Set your Tivos. In the latest sign that green has gone mainstream, HGTV is debuting a new "green reality show" focused on the everyday life of celebrity-cum-environmentalist Ed Begley, Jr. Living with Ed, which debuts on HGTV tomorrow (Jan 1) at 1 p.m. From the official blurb:
From his electric car to his white picket fence made out of recycled milk jugs to his outdoor oven powered by the sun, Ed Begley, Jr., isn't just an actor — he might also be the greenest man in Hollywood. Green living is easy for Begley, but for his wife Rachelle, it's another story. Sure she cares about the environment, but if she wants a long, hot shower, Ed times her and what seems like a normal task is anything but in this household. Want toast? Ed's stationary bike is connected to his solar-power supply, so each morning he rides to make more electricity. Meet the Begleys and laugh out loud as you get a glimpse of what it's like Living With Ed.
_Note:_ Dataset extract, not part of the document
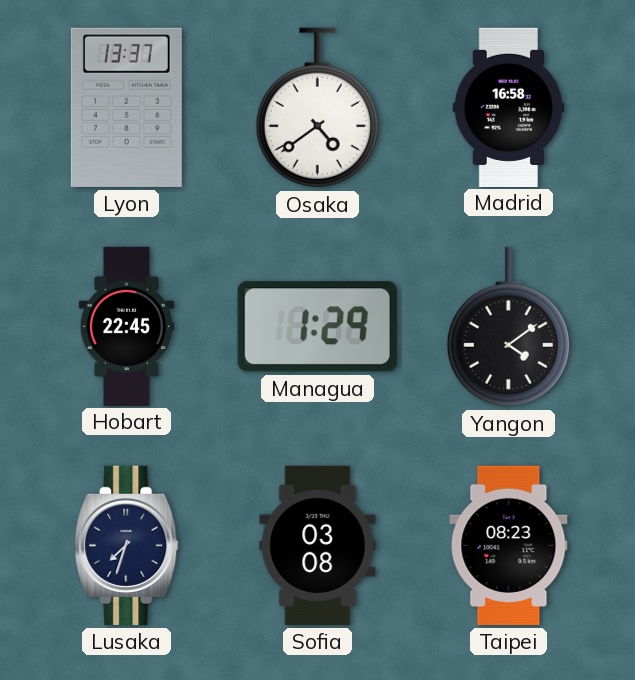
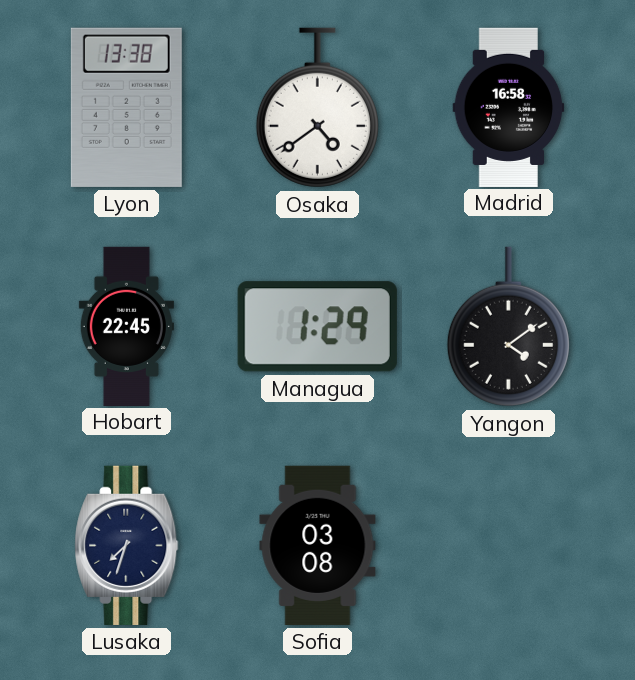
Lyon: 13:37 -> 13:38
Taipei: 08:23 -> none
Fast Food Nation, the movie, launches today at theaters nationwide. We are big fans of Eric Schlosser's bestselling book about the fast food industry. The film, co-written by Schlosser and director Richard Linklater, is timed to coincide with the 100-year anniversary of the publication of Upton Sinclair's groundbreaking book The Jungle. The story is a fictionalized version of the book, with a star-filled cast of characters including Wilmer Valderrama, Patricia Arquette, Bruce Willis, Ethan Hawke, Kris Kristofferson, and Avril Lavigne.
We haven't seen the movie yet, but according to The New York Times' Manohla Dargis, it's the "most essential political film from an American director since Michael Moore's Fahrenheit 9/11." You want fries with that?